Packaged plays have become an increasingly big part of the Ohio State offense. And at a coaching clinic in April, Ohio State offensive coordinator Tom Herman provided details as to how the Buckeyes package plays, which we examine below.

It Starts at the Base

Herman and Urban Meyer begin by packaging routes with their two base inside tailback run plays -- tight zone and power. Tight zone, aka inside zone, is the basis of the Buckeye offense. 
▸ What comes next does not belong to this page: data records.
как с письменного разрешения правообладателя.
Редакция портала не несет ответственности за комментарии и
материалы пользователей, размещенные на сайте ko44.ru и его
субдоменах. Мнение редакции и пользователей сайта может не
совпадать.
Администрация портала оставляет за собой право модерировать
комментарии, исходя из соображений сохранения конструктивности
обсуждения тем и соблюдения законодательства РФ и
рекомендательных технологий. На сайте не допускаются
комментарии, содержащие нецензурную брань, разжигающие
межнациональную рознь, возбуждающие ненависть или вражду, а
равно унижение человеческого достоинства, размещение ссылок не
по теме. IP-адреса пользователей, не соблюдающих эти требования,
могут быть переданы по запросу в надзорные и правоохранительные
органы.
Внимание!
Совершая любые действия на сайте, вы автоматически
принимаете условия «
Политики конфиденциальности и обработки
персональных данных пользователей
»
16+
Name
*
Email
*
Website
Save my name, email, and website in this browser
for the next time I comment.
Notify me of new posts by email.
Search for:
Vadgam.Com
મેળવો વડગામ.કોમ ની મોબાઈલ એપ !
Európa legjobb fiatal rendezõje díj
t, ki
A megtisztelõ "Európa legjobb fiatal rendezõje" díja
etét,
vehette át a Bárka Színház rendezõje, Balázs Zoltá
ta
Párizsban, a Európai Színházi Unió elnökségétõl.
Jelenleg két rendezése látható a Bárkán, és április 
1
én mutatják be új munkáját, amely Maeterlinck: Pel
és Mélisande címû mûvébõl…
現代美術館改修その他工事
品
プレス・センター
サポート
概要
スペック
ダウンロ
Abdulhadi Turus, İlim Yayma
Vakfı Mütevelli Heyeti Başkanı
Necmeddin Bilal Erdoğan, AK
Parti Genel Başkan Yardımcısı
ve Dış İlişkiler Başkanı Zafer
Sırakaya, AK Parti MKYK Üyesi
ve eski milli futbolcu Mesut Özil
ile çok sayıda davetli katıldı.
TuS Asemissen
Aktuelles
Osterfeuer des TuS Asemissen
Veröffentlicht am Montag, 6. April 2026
The offensive linemen take aggressive half steps play side, seeking to create double teams upon the down linemen before working to the second level. The halfback aims for the frontside hip of the center, looking for the cutback to the backside A gap bubble. 

Inside Zone

Meyer and Herman can package one of several routes with tight zone. One basic combination is a bubble screen, either from doubles or trips. The quarterback reads the second level linebackers. If they aggressively play the run the quarterback has the freedom to pull the football and throw the bubble to the slot receiver. 

Bubble Screen

Smoke and Power

Ohio State's other base run play is power. Unlike tight zone, power uses gap blocking. The play side offensive linemen block down, while the backside guard pulls. The tight end kicks out the defensive end and the backside guard leads through the hole on the frontside linebacker.

power run

With power, the Buckeyes often package a smoke, aka flash screen. Unlike a bubble screen, the smoke screen goes to the outside wide receiver. The receiver takes a step upfield and then comes back to the football. The inside receiver(s) kick out the defensive backs, creating a seam. 

The quarterback reads the outside linebacker responsible for the slot receiver. If the linebacker overcommits to the run game the quarterback can pull and throw the screen. Flash screen is a versatile combination that can not only be combined with power but also to the backside of tight zone.

Flash screen

Hitch it Up

The final route that is often combined with tight zone and power is a quick hitch. With tight zone, the Buckeyes utilize a backside hitch.

With power, the hitch is run to the front side, allowing the quarterback to make the necessary read.


The quarterback reads through the outside linebacker to the cornerback. If the corner takes an immediate deep drop (to allow the safeties to aggressively play the run) or bites inside on the run action, the quarterback can throw the hitch.

Combining bubble, smoke and hitch routes with tight zone and power all serve the same purpose – preventing a defense from cheating second level defenders against the run game. And if the defense does cheat, then Meyer and Herman are happy to take easy yards resulting from the defense's structural unsoundness. As the Buckeye coaching staff looks to more complicated packaged plays, it is clear that run/pass options will only become a more important part of the Ohio State offense going forward.